After it has been encrypted, it needs to be sent. Is there any good software that can upload backups automatically on regular intervals? Maybe something that also handles the encryption part on the way?
Then there's the offsite storage provider. Personally I'd appreciate as many suggestions as possible, as there is of course no one size fits all, so if you've got good experiences with any, please do send their names. I'm basically just looking for network attached drives. I send my data to them, I leave it there and trust it stays there, and in case too many drives in my system fail for RAID-Z to handle, so 2, I'd like to be able to get the data off there after I've replaced my drives. That's all I really need from them.
For reference, this is gonna be my first NAS/Server/Anything of this sort. I realize it's mostly a regular computer and am familiar enough with Linux, so I can handle that basic stuff, but for the things you wouldn't do with a normal computer I am quite unfamiliar, so if any questions here seem dumb, I apologize.
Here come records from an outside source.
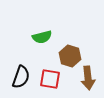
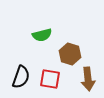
green semicircle: moved 2 px up
brown hexagon: moved 2 px up
brown arrow: moved 1 px down
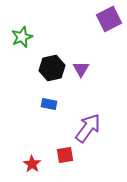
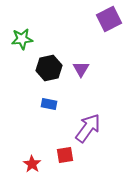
green star: moved 2 px down; rotated 15 degrees clockwise
black hexagon: moved 3 px left
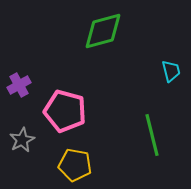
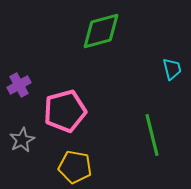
green diamond: moved 2 px left
cyan trapezoid: moved 1 px right, 2 px up
pink pentagon: rotated 30 degrees counterclockwise
yellow pentagon: moved 2 px down
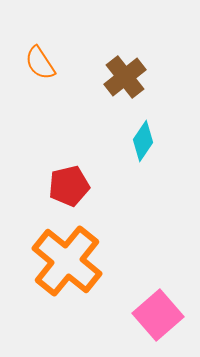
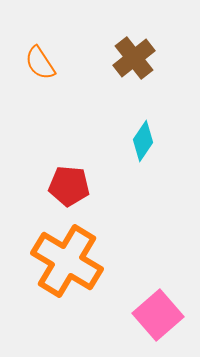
brown cross: moved 9 px right, 19 px up
red pentagon: rotated 18 degrees clockwise
orange cross: rotated 8 degrees counterclockwise
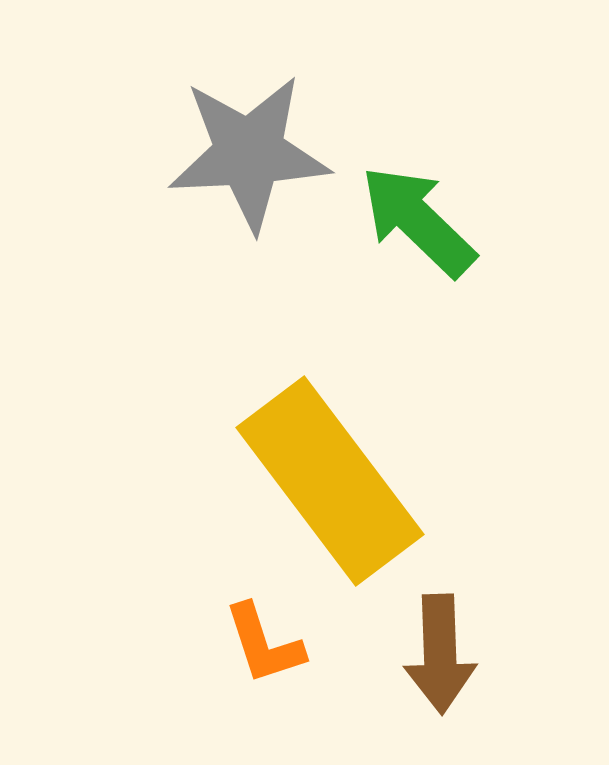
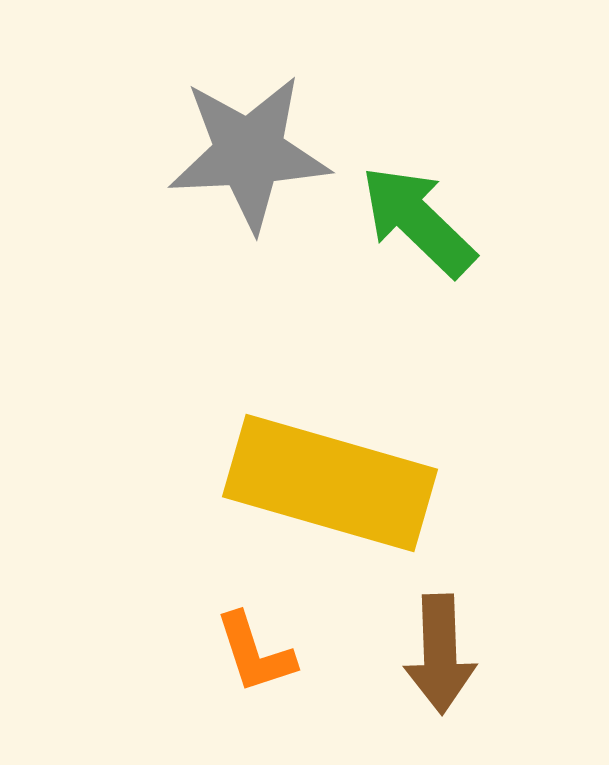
yellow rectangle: moved 2 px down; rotated 37 degrees counterclockwise
orange L-shape: moved 9 px left, 9 px down
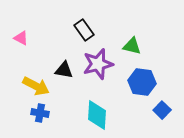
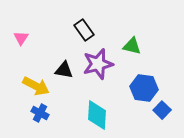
pink triangle: rotated 35 degrees clockwise
blue hexagon: moved 2 px right, 6 px down
blue cross: rotated 18 degrees clockwise
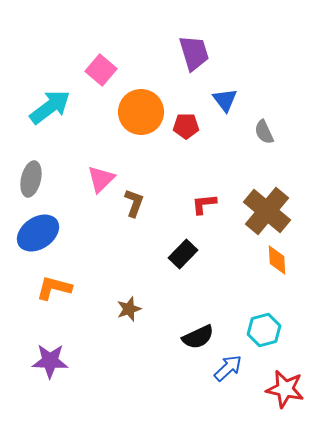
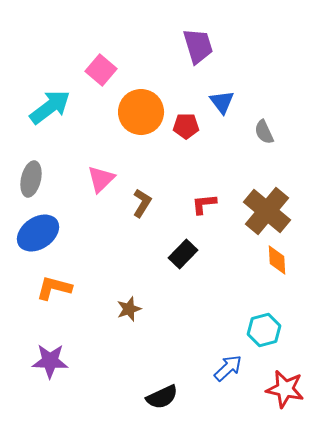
purple trapezoid: moved 4 px right, 7 px up
blue triangle: moved 3 px left, 2 px down
brown L-shape: moved 8 px right; rotated 12 degrees clockwise
black semicircle: moved 36 px left, 60 px down
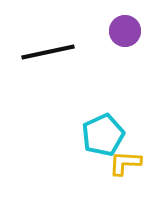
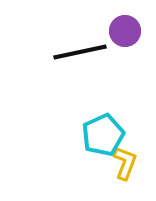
black line: moved 32 px right
yellow L-shape: rotated 108 degrees clockwise
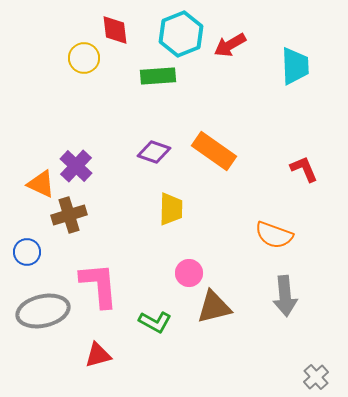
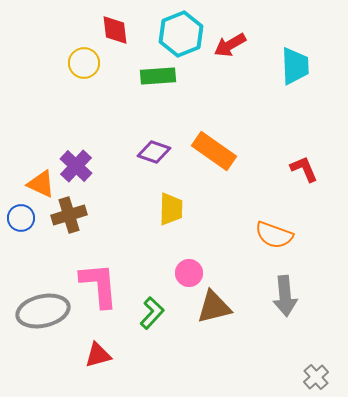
yellow circle: moved 5 px down
blue circle: moved 6 px left, 34 px up
green L-shape: moved 3 px left, 9 px up; rotated 76 degrees counterclockwise
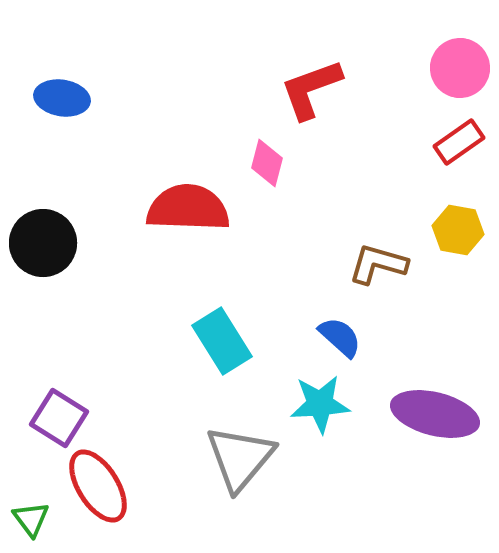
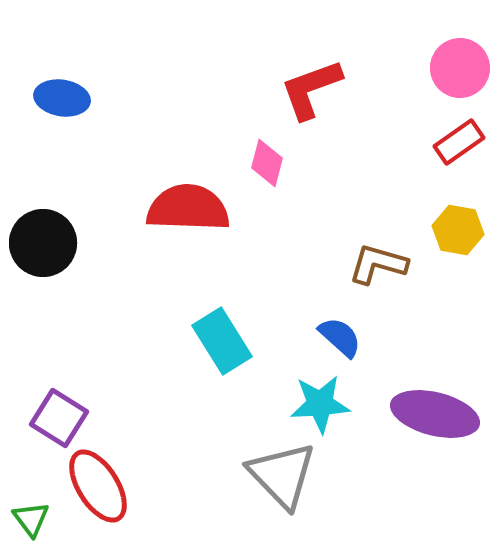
gray triangle: moved 42 px right, 17 px down; rotated 24 degrees counterclockwise
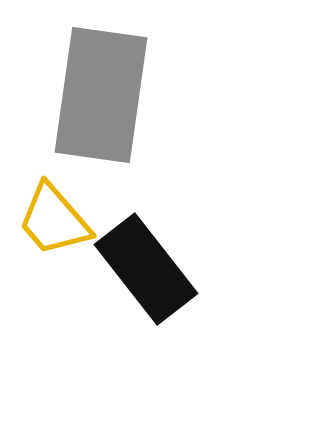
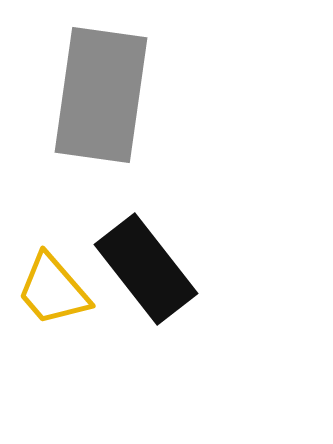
yellow trapezoid: moved 1 px left, 70 px down
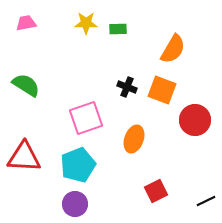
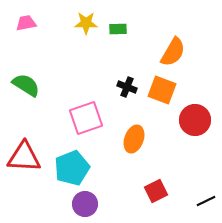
orange semicircle: moved 3 px down
cyan pentagon: moved 6 px left, 3 px down
purple circle: moved 10 px right
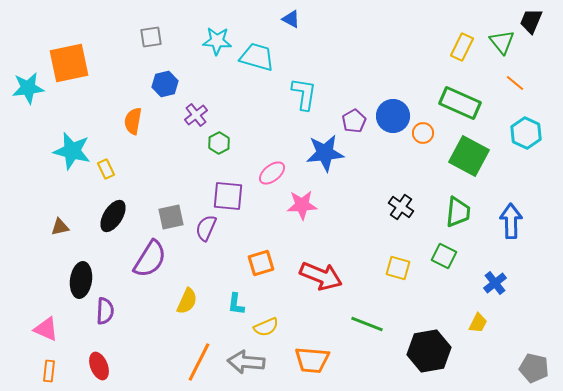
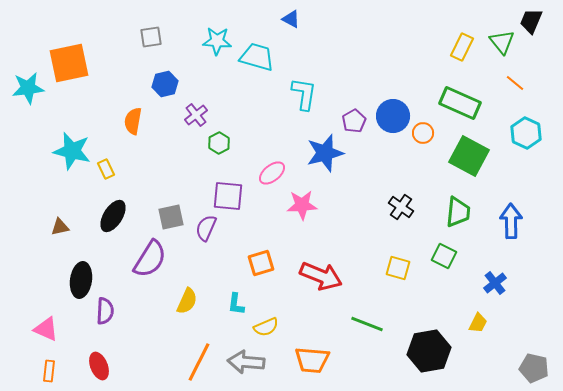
blue star at (325, 153): rotated 9 degrees counterclockwise
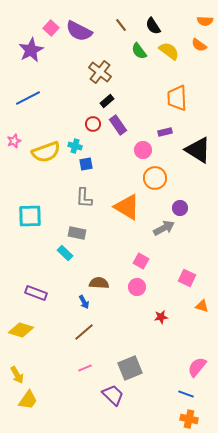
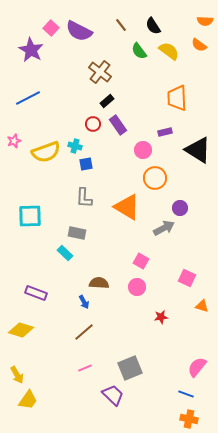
purple star at (31, 50): rotated 15 degrees counterclockwise
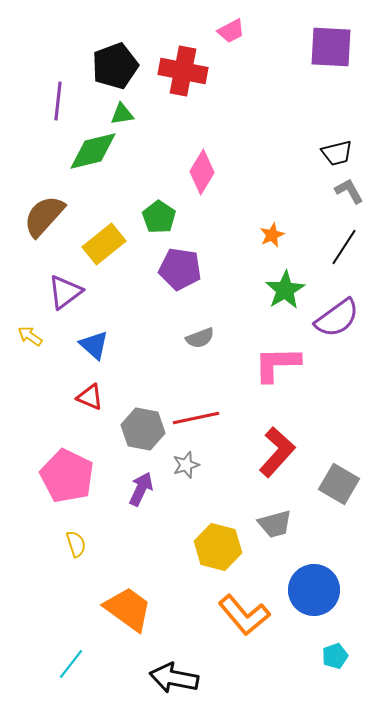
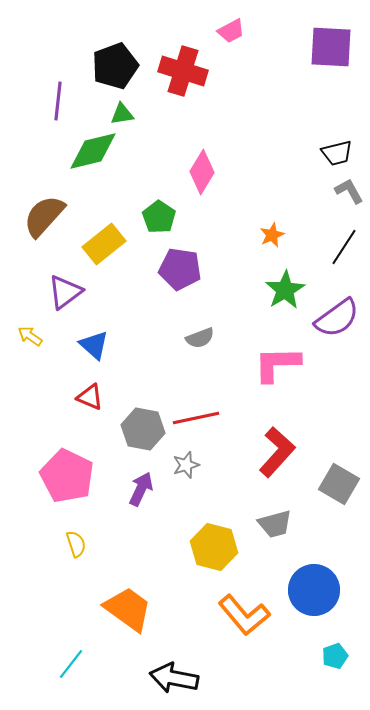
red cross: rotated 6 degrees clockwise
yellow hexagon: moved 4 px left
Thank you in advance for any information!
There's some really good options in this thread, just remember that whatever you pick. Unless you test your backups, they are as good as not existing.
How does one realistically test their backups, if they are doing the 3-2-1 backup plan?
I validate (or whatever the term used is) my backups, once a month, and trust that it means something 😰
Untill you test a backup it's not complete, how you test it is up to you.
If you upload to a remote location, pull it down and unpack it. Check that you can open import files, if you can't open it then the backup is not worth the dick space
Heh
Deploy the backup (or some part of it) to a test system. If it can boot or you can get the files back, they work.
For context, I have a single Synology NAS, so recovering and testing the entire backup set would not be practical in my case.
I have been able to test single files or entire folders and they work fine, but obviously I'd have no way of testing the entire backup set due to the above consideration. It is my understanding that the verify feature that Synology uses is to ensure that there's no bit rot and that the file integrity is intact. My hope is that because of how many isolated backups I do keep, the chance of not being able to recover is slim to none.
Is there some good automated way of doing that? What would it look like, something that compares hashes?
I don't trust automation for restoring from backup, so I keep the restoration process extremely simple:
Do that once/year in a VM or something and you should be good. If things are simple enough, it shouldn't take long (well under an hour).
That very much depends on your backup of choice, that's also the point. How do you recover your backup?
Start with a manual recover a backup and unpack it, check import files open. Write down all the steps you did, how do you automate them.